> _TO DO_
A bare number is the expected answer: the count of lines in the records that contain the word "pourcentage".

> _SOURCE DATA_
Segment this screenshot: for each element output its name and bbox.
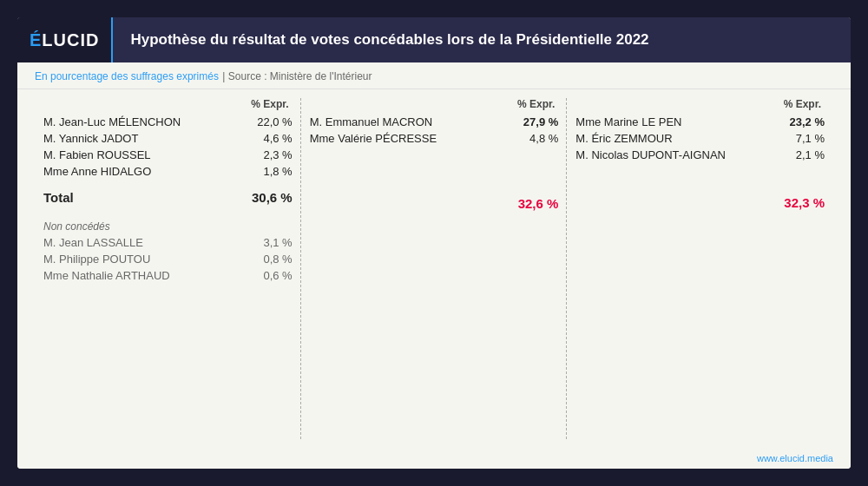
- candidate-pct: 27,9 %: [523, 115, 558, 128]
- content-area: % Expr. M. Jean-Luc MÉLENCHON 22,0 % M. …: [17, 89, 851, 448]
- table-row: M. Philippe POUTOU 0,8 %: [43, 253, 293, 266]
- logo-block: ÉLUCID: [17, 17, 113, 62]
- table-row: M. Jean LASSALLE 3,1 %: [43, 236, 293, 249]
- table-row: M. Emmanuel MACRON 27,9 %: [310, 115, 559, 128]
- footer: www.elucid.media: [17, 448, 851, 469]
- candidate-name: M. Emmanuel MACRON: [310, 115, 433, 128]
- table-row: Mme Valérie PÉCRESSE 4,8 %: [310, 132, 559, 145]
- col3-header: % Expr.: [575, 98, 825, 110]
- candidate-name: M. Fabien ROUSSEL: [43, 148, 151, 161]
- candidate-pct: 3,1 %: [263, 236, 292, 249]
- subtitle-bar: En pourcentage des suffrages exprimés | …: [17, 62, 851, 89]
- total-pct-1: 30,6 %: [252, 190, 293, 205]
- subtitle-note: En pourcentage des suffrages exprimés: [35, 70, 219, 82]
- logo-accent: É: [30, 30, 42, 49]
- candidate-pct: 2,1 %: [796, 148, 825, 161]
- candidate-pct: 23,2 %: [790, 115, 825, 128]
- candidate-pct: 2,3 %: [263, 148, 292, 161]
- candidate-name: Mme Valérie PÉCRESSE: [310, 132, 437, 145]
- candidate-name: M. Jean LASSALLE: [43, 236, 143, 249]
- non-concedes-label: Non concédés: [43, 220, 293, 233]
- logo: ÉLUCID: [30, 30, 99, 50]
- candidate-pct: 0,6 %: [263, 269, 292, 282]
- total-row-2: 32,6 %: [310, 193, 559, 211]
- table-row: Mme Nathalie ARTHAUD 0,6 %: [43, 269, 293, 282]
- candidate-pct: 4,6 %: [263, 132, 292, 145]
- candidate-name: M. Yannick JADOT: [43, 132, 138, 145]
- candidate-pct: 7,1 %: [796, 132, 825, 145]
- header-title: Hypothèse du résultat de votes concédabl…: [113, 17, 851, 62]
- column-3: % Expr. Mme Marine LE PEN 23,2 % M. Éric…: [567, 98, 833, 439]
- total-row-3: 32,3 %: [575, 192, 825, 210]
- candidate-name: M. Jean-Luc MÉLENCHON: [43, 115, 181, 128]
- col1-header: % Expr.: [43, 98, 293, 110]
- column-2: % Expr. M. Emmanuel MACRON 27,9 % Mme Va…: [301, 98, 568, 439]
- candidate-pct: 22,0 %: [257, 115, 292, 128]
- table-row: M. Éric ZEMMOUR 7,1 %: [575, 132, 825, 145]
- total-row-1: Total 30,6 %: [43, 187, 293, 205]
- table-row: Mme Marine LE PEN 23,2 %: [575, 115, 825, 128]
- table-row: M. Jean-Luc MÉLENCHON 22,0 %: [43, 115, 293, 128]
- main-card: ÉLUCID Hypothèse du résultat de votes co…: [17, 17, 851, 469]
- candidate-name: Mme Nathalie ARTHAUD: [43, 269, 170, 282]
- total-pct-3: 32,3 %: [784, 195, 825, 210]
- column-1: % Expr. M. Jean-Luc MÉLENCHON 22,0 % M. …: [35, 98, 301, 439]
- subtitle-source: Source : Ministère de l'Intérieur: [228, 70, 372, 82]
- candidate-pct: 4,8 %: [529, 132, 558, 145]
- total-label-1: Total: [43, 190, 74, 205]
- candidate-name: Mme Marine LE PEN: [575, 115, 681, 128]
- candidate-name: Mme Anne HIDALGO: [43, 165, 151, 178]
- table-row: Mme Anne HIDALGO 1,8 %: [43, 165, 293, 178]
- table-row: M. Nicolas DUPONT-AIGNAN 2,1 %: [575, 148, 825, 161]
- total-pct-2: 32,6 %: [518, 196, 559, 211]
- header: ÉLUCID Hypothèse du résultat de votes co…: [17, 17, 851, 62]
- table-row: M. Yannick JADOT 4,6 %: [43, 132, 293, 145]
- candidate-pct: 0,8 %: [263, 253, 292, 266]
- footer-url: www.elucid.media: [757, 453, 833, 463]
- candidate-name: M. Nicolas DUPONT-AIGNAN: [575, 148, 726, 161]
- candidate-name: M. Philippe POUTOU: [43, 253, 150, 266]
- table-row: M. Fabien ROUSSEL 2,3 %: [43, 148, 293, 161]
- col2-header: % Expr.: [310, 98, 559, 110]
- candidate-name: M. Éric ZEMMOUR: [575, 132, 672, 145]
- candidate-pct: 1,8 %: [263, 165, 292, 178]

> _WRITTEN SOLUTION_
2